Germany Faces Potential Recession Amid Ongoing Geopolitical Tensions
Economic Outlook for Germany
According to analysts from the DIW Economic Institute, Germany's economy may enter a technical recession this year if current geopolitical tensions and the ongoing energy crisis in Iran continue to impact recovery efforts. The institute predicts that economic output will decline in both the second and third quarters, with hopes of stabilization by the end of the year. A technical recession is characterized by two consecutive quarters of negative growth in real Gross Domestic Product (GDP), serving as a key indicator of economic performance.
Some experts argue that the energy price surge resulting from the conflict in West Asia has disrupted Germany's already fragile recovery. Consequently, DIW has revised its growth forecast for Germany for 2026, cutting it to half of previous estimates. The new projections indicate a growth rate of just 0.5% for this year and 0.8% for 2027, which is approximately half a percentage point lower than earlier predictions made in the spring.

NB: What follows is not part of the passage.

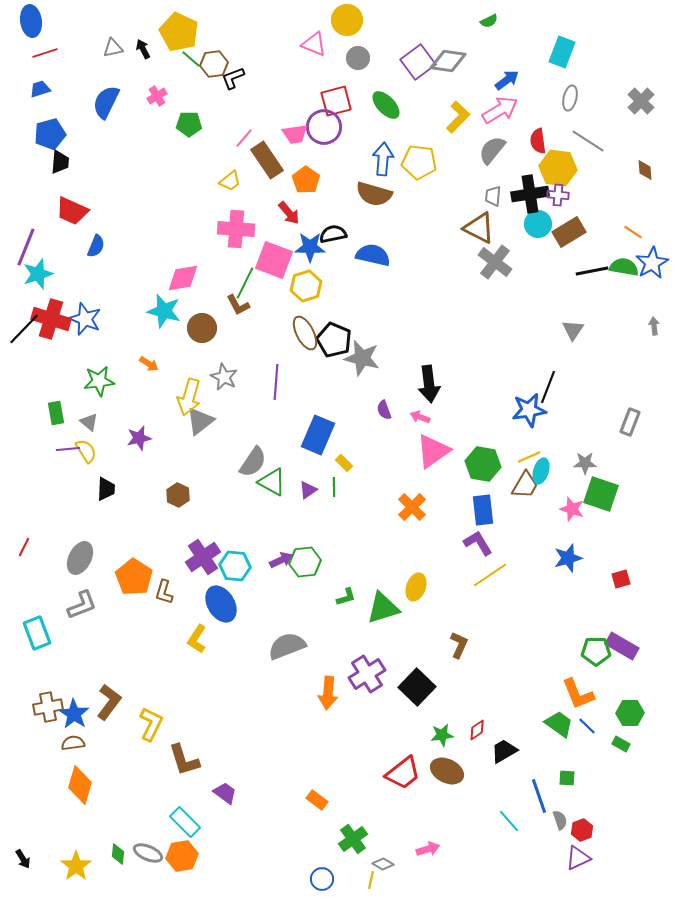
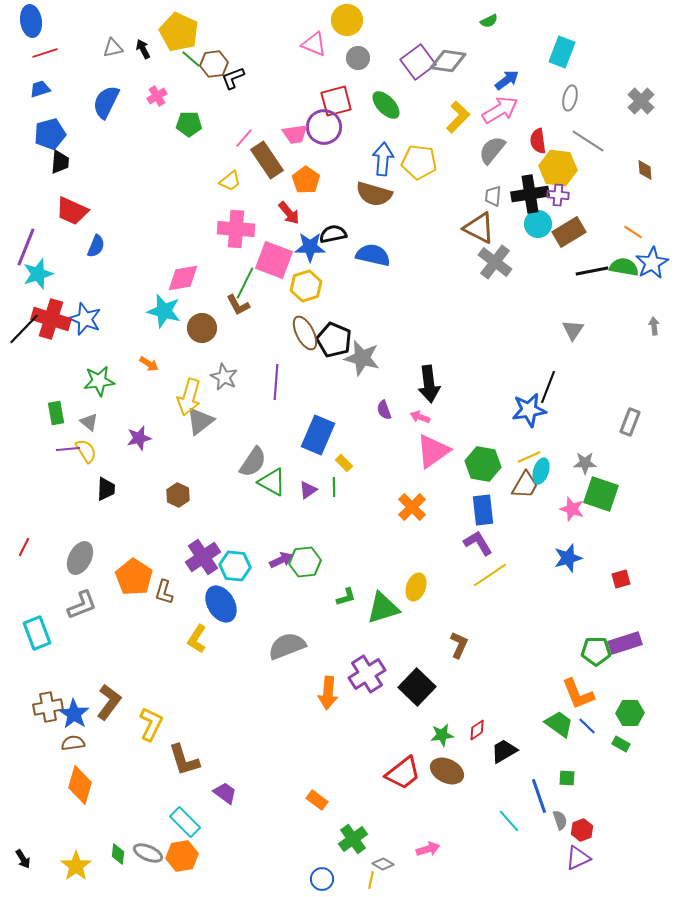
purple rectangle at (622, 646): moved 3 px right, 3 px up; rotated 48 degrees counterclockwise
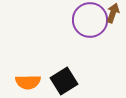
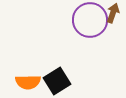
black square: moved 7 px left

DIW economists have noted that rising crude oil prices are contributing to increased consumer prices, thereby diminishing household purchasing power and creating uncertainty for businesses. They anticipate inflation rates could reach 2.9% in Germany this year and 3% in 2027, exceeding the European Central Bank's target of 2%. Geraldine Dany-Knedlik, head of forecasting at DIW, remarked that while the energy price shock is significantly hindering recovery, the situation is not akin to the crises experienced in 2022-2023. He also mentioned that energy supply remains stable and Germany has become less reliant on fossil fuel imports.
Germany's economy faced stagnation and contraction during 2022-2023, primarily due to the energy price shock stemming from the Russia-Ukraine conflict, which led to soaring inflation and a sharp decline in global trade, adversely affecting Germany's exports.